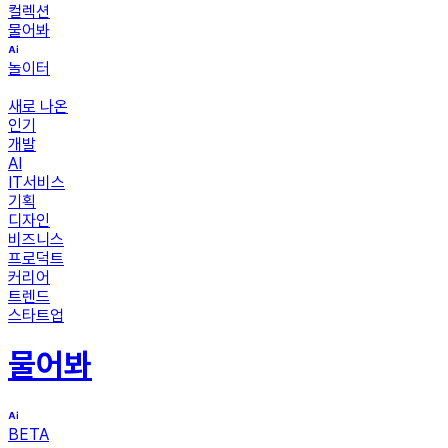
컬렉션
물어봐
놀이터
새로 나온
인기
개발
AI
IT서비스
기획
디자인
비즈니스
프로덕트
커리어
트렌드
스타트업
물어봐
BETA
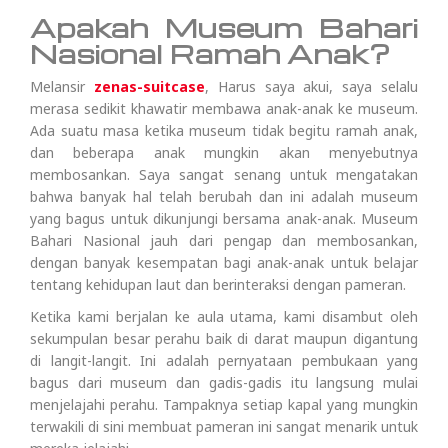
Apakah Museum Bahari
Nasional Ramah Anak?
Melansir
zenas-suitcase
, Harus saya akui, saya selalu
merasa sedikit khawatir membawa anak-anak ke museum.
Ada suatu masa ketika museum tidak begitu ramah anak,
dan beberapa anak mungkin akan menyebutnya
membosankan. Saya sangat senang untuk mengatakan
bahwa banyak hal telah berubah dan ini adalah museum
yang bagus untuk dikunjungi bersama anak-anak. Museum
Bahari Nasional jauh dari pengap dan membosankan,
dengan banyak kesempatan bagi anak-anak untuk belajar
tentang kehidupan laut dan berinteraksi dengan pameran.
Ketika kami berjalan ke aula utama, kami disambut oleh
sekumpulan besar perahu baik di darat maupun digantung
di langit-langit. Ini adalah pernyataan pembukaan yang
bagus dari museum dan gadis-gadis itu langsung mulai
menjelajahi perahu. Tampaknya setiap kapal yang mungkin
terwakili di sini membuat pameran ini sangat menarik untuk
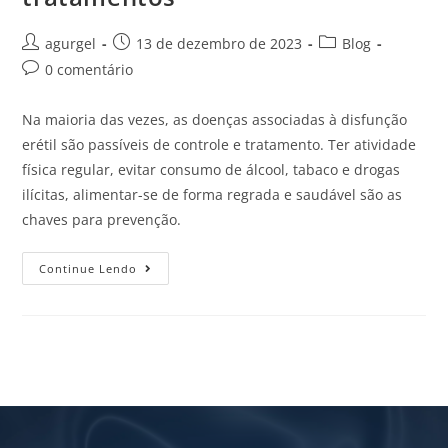
agurgel
13 de dezembro de 2023
Blog
0 comentário
Na maioria das vezes, as doenças associadas à disfunção
erétil são passíveis de controle e tratamento. Ter atividade
física regular, evitar consumo de álcool, tabaco e drogas
ilícitas, alimentar-se de forma regrada e saudável são as
chaves para prevenção.
Continue Lendo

Work order: Output the listing above exactly, but leave its pictures behind.

Written answer:
컬렉션
물어봐
놀이터
새로 나온
인기
개발
AI
IT서비스
기획
디자인
비즈니스
프로덕트
커리어
트렌드
스타트업
물어봐
BETA
Apakah Museum Bahari
Nasional Ramah Anak?
Melansir
zenas-suitcase
, Harus saya akui, saya selalu
merasa sedikit khawatir membawa anak-anak ke museum.
Ada suatu masa ketika museum tidak begitu ramah anak,
dan beberapa anak mungkin akan menyebutnya
membosankan. Saya sangat senang untuk mengatakan
bahwa banyak hal telah berubah dan ini adalah museum
yang bagus untuk dikunjungi bersama anak-anak. Museum
Bahari Nasional jauh dari pengap dan membosankan,
dengan banyak kesempatan bagi anak-anak untuk belajar
tentang kehidupan laut dan berinteraksi dengan pameran.
Ketika kami berjalan ke aula utama, kami disambut oleh
sekumpulan besar perahu baik di darat maupun digantung
di langit-langit. Ini adalah pernyataan pembukaan yang
bagus dari museum dan gadis-gadis itu langsung mulai
menjelajahi perahu. Tampaknya setiap kapal yang mungkin
terwakili di sini membuat pameran ini sangat menarik untuk
agurgel
13 de dezembro de 2023
Blog
0 comentário
Na maioria das vezes, as doenças associadas à disfunção
erétil são passíveis de controle e tratamento. Ter atividade
física regular, evitar consumo de álcool, tabaco e drogas
ilícitas, alimentar-se de forma regrada e saudável são as
chaves para prevenção.
Continue Lendo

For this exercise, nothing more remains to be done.